And thus the rabbits were expertly skinned, rubbed with salt and cut to pieces, the taters were peeled and sliced up, together with a couple of onions Rei had found in one of her bags, the herbs were crushed between two flat stones and water was fetched from a nearly stream. Soon enough, an excellent rabbit stew was blubbering merrily over the small fire before the cave entrance, the ponies were grazing in a short distance, where the smoke would not bother them, and the three Dwarves, waiting eagerly for the evening meal, were sitting around the fire and sharing the tales of their most recent adventures.
Flói was properly impressed by young Náli’s desperate effort to go dowry-hunting in a haunted barrow, although he found it a fool’s attempt, and he told so in no uncertain terms. Náli shrugged.
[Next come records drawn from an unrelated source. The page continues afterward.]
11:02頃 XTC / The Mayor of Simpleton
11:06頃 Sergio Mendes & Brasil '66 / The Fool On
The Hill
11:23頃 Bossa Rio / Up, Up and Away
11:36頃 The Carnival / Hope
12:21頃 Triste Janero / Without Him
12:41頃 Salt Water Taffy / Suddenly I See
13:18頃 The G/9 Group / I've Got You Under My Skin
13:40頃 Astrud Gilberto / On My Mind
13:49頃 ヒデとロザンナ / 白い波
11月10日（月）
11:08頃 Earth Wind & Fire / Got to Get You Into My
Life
“How else was I supposed to woo my lady?” he said. “I only regret that it was all for nothing. In the end, I had to leave the whole sack of treasure behind and run for my life – again! All I could take with me was the sword I am wearing now, a double-axe and the few jewels I had stuffed into my pockets right at the beginning.”
Flói glanced at the girl. “And you accepted his courtship nonetheless? That was not a very rich booty, after all.”
She, too, shrugged and grinned. “Mayhap not, but the little fool risked everything for them,” she replied, looking at her embarrassed mate with the same fondness as before. “Even though Father – my Mannish father, mind you – had to cast a strong, ancient spell to keep the headless Barrow-wight from slaying him. And the jewels are pretty. They will look great on our engagement collars, once we get around to actually making them.”
They laughed. Then Rei gave Flói’s tattoos an intrigued look.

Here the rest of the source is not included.